**TASK INSTRUCTIONS:** The answer is the full set of records, given again exactly and without images.

---*---

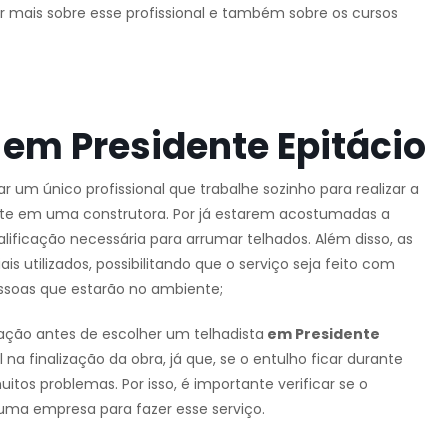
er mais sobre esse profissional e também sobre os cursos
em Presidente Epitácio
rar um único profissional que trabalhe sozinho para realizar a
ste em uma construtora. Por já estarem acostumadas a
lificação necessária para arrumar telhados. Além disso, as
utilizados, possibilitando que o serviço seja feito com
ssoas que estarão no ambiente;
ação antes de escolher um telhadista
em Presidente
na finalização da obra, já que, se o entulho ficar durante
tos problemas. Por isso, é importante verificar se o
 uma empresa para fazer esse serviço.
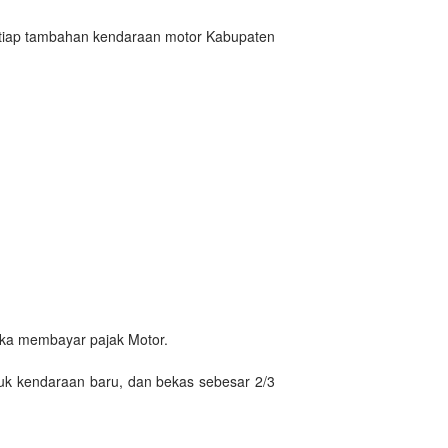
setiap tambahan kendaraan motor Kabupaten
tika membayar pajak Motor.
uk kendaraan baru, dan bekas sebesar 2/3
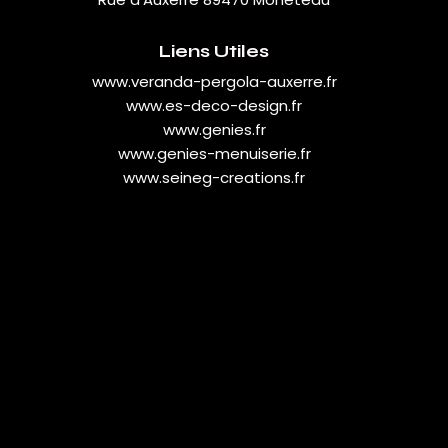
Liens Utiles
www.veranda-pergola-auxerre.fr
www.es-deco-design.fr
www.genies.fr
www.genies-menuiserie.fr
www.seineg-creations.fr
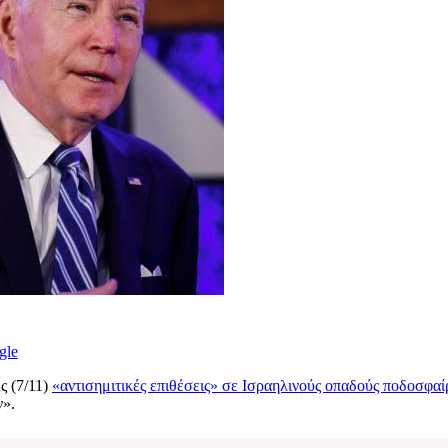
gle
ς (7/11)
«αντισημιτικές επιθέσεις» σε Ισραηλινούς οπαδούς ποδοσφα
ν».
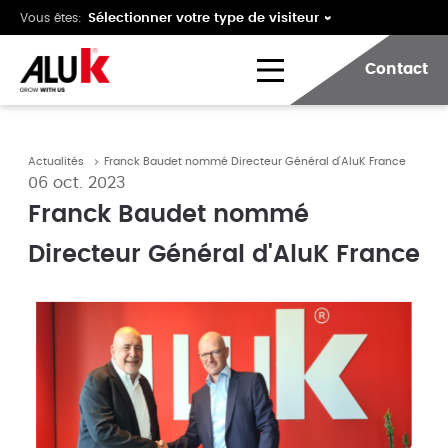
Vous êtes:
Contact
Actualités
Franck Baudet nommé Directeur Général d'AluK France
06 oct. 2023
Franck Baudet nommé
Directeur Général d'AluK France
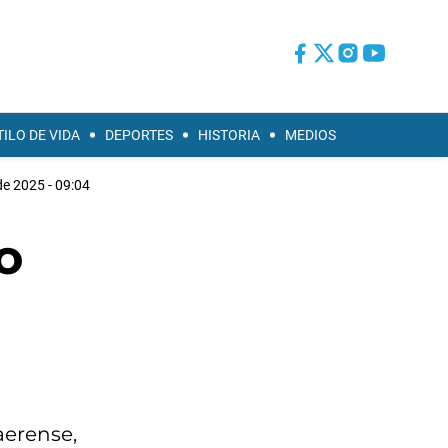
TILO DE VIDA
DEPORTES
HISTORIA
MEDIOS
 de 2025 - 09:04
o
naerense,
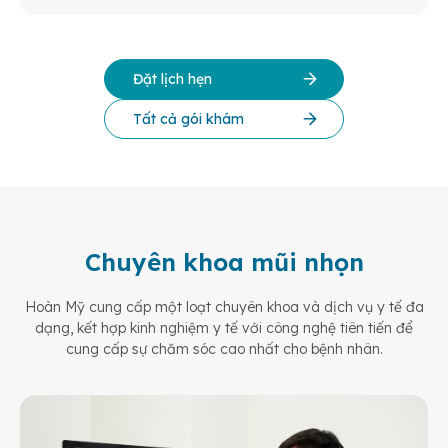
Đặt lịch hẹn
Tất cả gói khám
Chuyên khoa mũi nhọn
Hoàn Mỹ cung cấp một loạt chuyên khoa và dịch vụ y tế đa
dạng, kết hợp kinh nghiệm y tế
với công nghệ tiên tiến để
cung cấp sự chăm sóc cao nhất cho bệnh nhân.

---*---

**SOLUTION TO THE PROBLEM:**
er mais sobre esse profissional e também sobre os cursos
em Presidente Epitácio
rar um único profissional que trabalhe sozinho para realizar a
ste em uma construtora. Por já estarem acostumadas a
lificação necessária para arrumar telhados. Além disso, as
utilizados, possibilitando que o serviço seja feito com
ssoas que estarão no ambiente;
ação antes de escolher um telhadista
em Presidente
na finalização da obra, já que, se o entulho ficar durante
tos problemas. Por isso, é importante verificar se o
 uma empresa para fazer esse serviço.
setiap tambahan kendaraan motor Kabupaten
tika membayar pajak Motor.
uk kendaraan baru, dan bekas sebesar 2/3
Liens Utiles
www.veranda-pergola-auxerre.fr
www.es-deco-design.fr
www.genies.fr
www.genies-menuiserie.fr
www.seineg-creations.fr
gle
ς (7/11)
«αντισημιτικές επιθέσεις» σε Ισραηλινούς οπαδούς ποδοσφα
ν».
Vous êtes:
Contact
Actualités
Franck Baudet nommé Directeur Général d'AluK France
06 oct. 2023
Franck Baudet nommé
Directeur Général d'AluK France
TILO DE VIDA
DEPORTES
HISTORIA
MEDIOS
 de 2025 - 09:04
o
naerense,
Đặt lịch hẹn
Tất cả gói khám
Chuyên khoa mũi nhọn
Hoàn Mỹ cung cấp một loạt chuyên khoa và dịch vụ y tế đa
dạng, kết hợp kinh nghiệm y tế
với công nghệ tiên tiến để
cung cấp sự chăm sóc cao nhất cho bệnh nhân.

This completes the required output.